# Your goal:
Determine the count of lines in the data below that include the word "министра", and give nothing besides it.

# Records supplied:
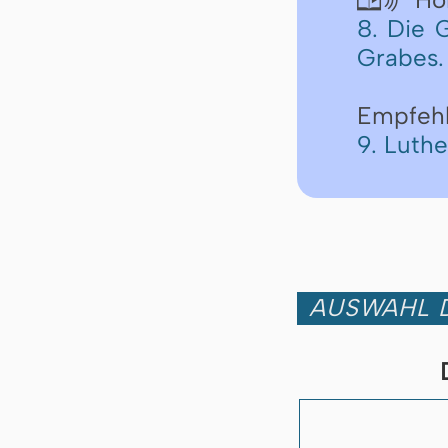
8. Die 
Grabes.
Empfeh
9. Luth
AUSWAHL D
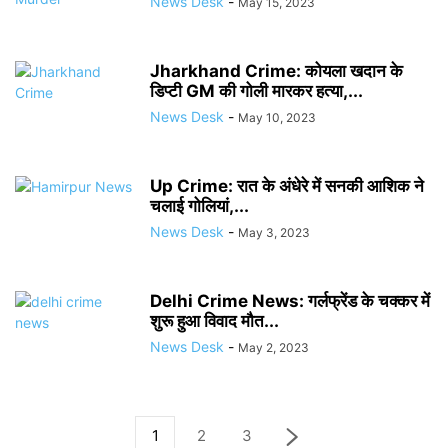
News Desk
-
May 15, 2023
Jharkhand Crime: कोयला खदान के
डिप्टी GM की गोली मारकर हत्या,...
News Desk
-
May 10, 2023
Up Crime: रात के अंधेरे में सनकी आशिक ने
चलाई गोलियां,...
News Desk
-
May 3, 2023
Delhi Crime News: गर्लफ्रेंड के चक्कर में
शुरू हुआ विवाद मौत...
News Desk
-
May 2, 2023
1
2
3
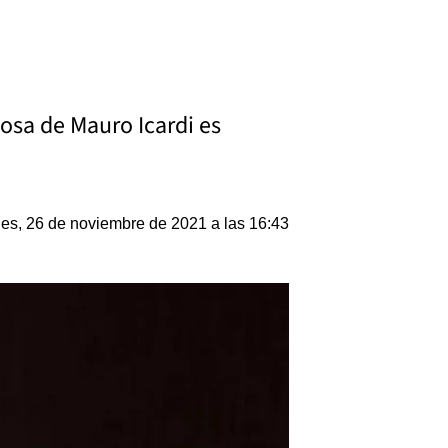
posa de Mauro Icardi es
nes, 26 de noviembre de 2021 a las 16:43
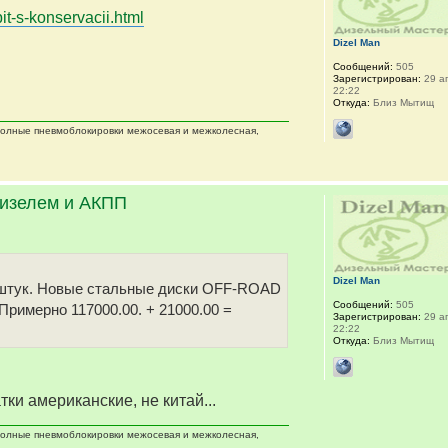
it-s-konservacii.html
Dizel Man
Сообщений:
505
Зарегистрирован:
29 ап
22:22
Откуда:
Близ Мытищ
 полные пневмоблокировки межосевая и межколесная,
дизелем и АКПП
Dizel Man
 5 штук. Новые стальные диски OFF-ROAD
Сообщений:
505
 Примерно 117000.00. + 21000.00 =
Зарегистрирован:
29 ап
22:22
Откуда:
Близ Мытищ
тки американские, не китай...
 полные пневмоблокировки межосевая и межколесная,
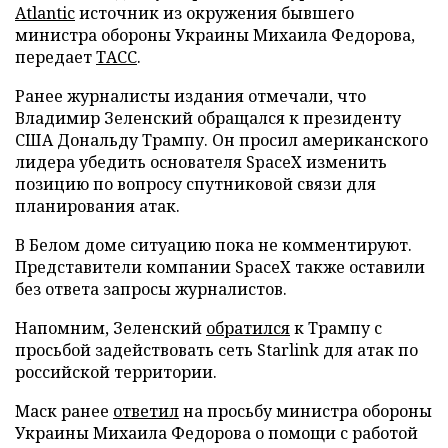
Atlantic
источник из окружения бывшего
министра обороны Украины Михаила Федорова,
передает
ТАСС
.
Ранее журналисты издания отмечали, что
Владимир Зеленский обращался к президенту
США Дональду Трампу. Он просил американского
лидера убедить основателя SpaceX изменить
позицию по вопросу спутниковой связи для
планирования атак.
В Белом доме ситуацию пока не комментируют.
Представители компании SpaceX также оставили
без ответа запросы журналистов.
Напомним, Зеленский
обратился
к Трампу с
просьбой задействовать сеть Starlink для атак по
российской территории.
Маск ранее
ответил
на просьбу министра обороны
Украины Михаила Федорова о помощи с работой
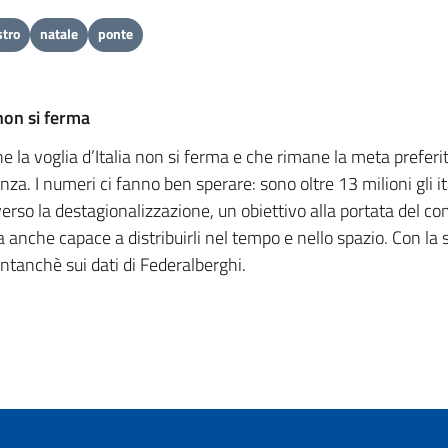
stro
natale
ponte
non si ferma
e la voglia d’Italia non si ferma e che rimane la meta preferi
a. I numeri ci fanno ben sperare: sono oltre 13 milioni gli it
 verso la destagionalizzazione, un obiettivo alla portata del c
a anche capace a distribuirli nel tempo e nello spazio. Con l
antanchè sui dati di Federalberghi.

# Exercise solution:
2